Originally Posted by *wagamama* 
My two-week old loves to sleep snuggled up against me. I love it too, but I feel worried about her suffocating during the night. I put her down next to me on her back, but she always immediately flips onto her side (I didn't think a newborn could do this, but she can!). So, she sleeps on her side, very close to me, either with my arm curled over her head, or with my arm uner her neck.

So my question is, is this a safe position for sleeping?

And also, I'm wondering how others sleep with their newborns.

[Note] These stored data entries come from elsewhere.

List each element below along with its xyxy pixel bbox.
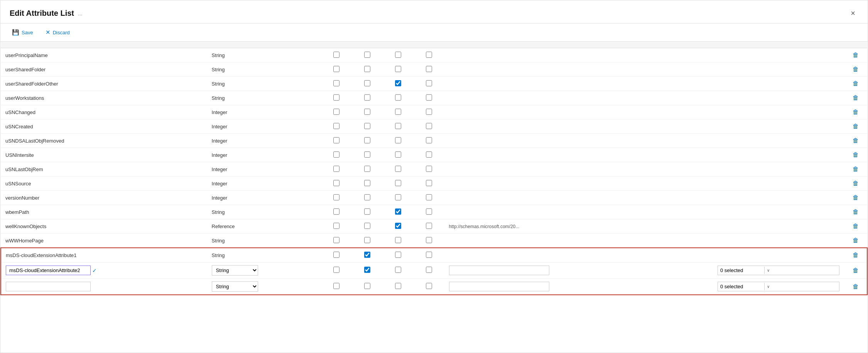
checkbox-1[interactable] (333, 123, 339, 129)
extra-input[interactable] (449, 282, 549, 291)
checkbox-1[interactable] (333, 223, 339, 229)
delete-button[interactable]: 🗑 (850, 208, 861, 216)
checkbox-1[interactable] (333, 66, 339, 72)
checkbox-4[interactable] (426, 283, 432, 289)
checkbox-4[interactable] (426, 52, 432, 58)
checkbox-2[interactable] (364, 180, 370, 186)
checkbox-1[interactable] (333, 283, 339, 289)
checkbox-2[interactable] (364, 166, 370, 172)
checkbox-4[interactable] (426, 208, 432, 215)
checkbox-4[interactable] (426, 237, 432, 243)
checkbox-3[interactable] (395, 151, 401, 158)
checkbox-2[interactable] (364, 80, 370, 86)
checkbox-4[interactable] (426, 223, 432, 229)
checkbox-2[interactable] (364, 237, 370, 243)
close-button[interactable]: × (848, 7, 858, 19)
checkbox-3[interactable] (395, 94, 401, 101)
checkbox-3[interactable] (395, 137, 401, 143)
checkbox-4[interactable] (426, 151, 432, 158)
checkbox-4[interactable] (426, 194, 432, 200)
checkbox-1[interactable] (333, 180, 339, 186)
name-input[interactable] (6, 266, 91, 275)
checkbox-1[interactable] (333, 237, 339, 243)
checkbox-2[interactable] (364, 252, 370, 258)
checkbox-4[interactable] (426, 180, 432, 186)
extra-input[interactable] (449, 266, 549, 275)
delete-button[interactable]: 🗑 (850, 136, 861, 145)
checkbox-4[interactable] (426, 80, 432, 86)
delete-button[interactable]: 🗑 (850, 236, 861, 245)
checkbox-4[interactable] (426, 252, 432, 258)
checkbox-3[interactable] (395, 208, 401, 215)
selected-input[interactable] (718, 282, 764, 291)
checkbox-2[interactable] (364, 123, 370, 129)
checkbox-2[interactable] (364, 52, 370, 58)
checkbox-1[interactable] (333, 94, 339, 101)
delete-button[interactable]: 🗑 (850, 193, 861, 202)
checkbox-2[interactable] (364, 208, 370, 215)
type-select[interactable]: StringIntegerBooleanReferenceDateTime (212, 265, 258, 276)
chevron-down-icon[interactable]: ∨ (764, 267, 772, 274)
checkbox-1[interactable] (333, 80, 339, 86)
checkbox-4[interactable] (426, 267, 432, 273)
type-select[interactable]: StringIntegerBooleanReferenceDateTime (212, 281, 258, 292)
checkbox-4[interactable] (426, 137, 432, 143)
checkbox-3[interactable] (395, 80, 401, 86)
checkbox-1[interactable] (333, 52, 339, 58)
checkbox-1[interactable] (333, 194, 339, 200)
checkbox-1[interactable] (333, 208, 339, 215)
delete-button[interactable]: 🗑 (850, 108, 861, 116)
delete-button[interactable]: 🗑 (850, 65, 861, 74)
checkbox-2[interactable] (364, 267, 370, 273)
selected-input[interactable] (718, 266, 764, 275)
checkbox-4[interactable] (426, 123, 432, 129)
checkbox-1[interactable] (333, 109, 339, 115)
checkbox-3[interactable] (395, 166, 401, 172)
checkbox-1[interactable] (333, 166, 339, 172)
checkbox-4[interactable] (426, 94, 432, 101)
checkbox-2[interactable] (364, 94, 370, 101)
chevron-down-icon[interactable]: ∨ (764, 283, 772, 290)
checkbox-3[interactable] (395, 180, 401, 186)
checkbox-3[interactable] (395, 109, 401, 115)
delete-button[interactable]: 🗑 (850, 122, 861, 131)
checkbox-2[interactable] (364, 194, 370, 200)
checkbox-2[interactable] (364, 109, 370, 115)
checkbox-2[interactable] (364, 137, 370, 143)
checkbox-2[interactable] (364, 283, 370, 289)
checkbox-1[interactable] (333, 252, 339, 258)
checkbox-4[interactable] (426, 109, 432, 115)
checkbox-2[interactable] (364, 66, 370, 72)
discard-button[interactable]: ✕ Discard (43, 27, 72, 37)
delete-button[interactable]: 🗑 (850, 222, 861, 230)
checkbox-3[interactable] (395, 52, 401, 58)
delete-button[interactable]: 🗑 (850, 282, 861, 291)
checkbox-3[interactable] (395, 283, 401, 289)
checkbox-3[interactable] (395, 66, 401, 72)
checkbox-4[interactable] (426, 166, 432, 172)
checkbox-3[interactable] (395, 252, 401, 258)
checkbox-1[interactable] (333, 137, 339, 143)
delete-button[interactable]: 🗑 (850, 51, 861, 59)
selected-combo[interactable]: ∨ (718, 282, 839, 291)
checkbox-1[interactable] (333, 151, 339, 158)
name-input-empty[interactable] (6, 282, 91, 291)
delete-button[interactable]: 🗑 (850, 94, 861, 102)
selected-combo[interactable]: ∨ (718, 266, 839, 275)
checkbox-3[interactable] (395, 123, 401, 129)
delete-button[interactable]: 🗑 (850, 179, 861, 188)
checkbox-3[interactable] (395, 237, 401, 243)
checkbox-3[interactable] (395, 194, 401, 200)
delete-button[interactable]: 🗑 (850, 165, 861, 173)
checkbox-2[interactable] (364, 151, 370, 158)
checkbox-3[interactable] (395, 267, 401, 273)
checkbox-3[interactable] (395, 223, 401, 229)
save-button[interactable]: 💾 Save (10, 27, 35, 37)
delete-button[interactable]: 🗑 (850, 151, 861, 159)
delete-button[interactable]: 🗑 (850, 79, 861, 88)
checkbox-2[interactable] (364, 223, 370, 229)
checkbox-4[interactable] (426, 66, 432, 72)
checkbox-1[interactable] (333, 267, 339, 273)
delete-button[interactable]: 🗑 (850, 251, 861, 259)
delete-button[interactable]: 🗑 (850, 266, 861, 275)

That's exactly how we slept with DS when he was new. It's your weight on the bed I find that makes a little "hill" they can roll down.

TBH, DS still sleeps pretty much in my armpit.


----------



## blueridgewoman (Nov 19, 2001)

We sleep this way too.







I sort of look at it the same way as I do breastfeeding- if dd starts to have her nose too stuck into me, she'll pull back and start to fuss a little. Sure enough, that's happened once or twice.


----------



## gigismom (Nov 26, 2001)

Quote:


Originally Posted by *Twinklefae* 
That's exactly how we slept with DS when he was new. It's your weight on the bed I find that makes a little "hill" they can roll down.

TBH, DS still sleeps pretty much in my armpit.









:


----------



## momoftworedheads (Mar 6, 2003)

Our babies all have slept attached to us in the beginning. My oldest son would sleep lying on me or my DP's chest. Our middle son would be right up next to you, or right next to the boob when he wasn't nursing. Our third son slept right next to me and would go on his side as well. As long as you both are comfy and there is no blanket near baby's face/head I'd say-go for it!

Take care,
Jen


----------



## Nantucket (May 2, 2007)

Sorry, but tacking on another question to the Original Poster's question.... I'm completely new to the co-cleeping thing- we have a co-sleeper but he still wakes in the middle of the night....

where do you position the newborn? on your side or between you and DH?... and how do you cover yourself with blankets and assure that the baby's face isn't covered... how do you cover him? ..... sorry sounds like dumb questions.... but just want to know if I'm doing this right and/or if there are better ways of doing things....


----------



## SparklingGemini (Jan 3, 2008)

Quote:


Originally Posted by *Nantucket* 
Sorry, but tacking on another question to the Original Poster's question.... I'm completely new to the co-cleeping thing- we have a co-sleeper but he still wakes in the middle of the night....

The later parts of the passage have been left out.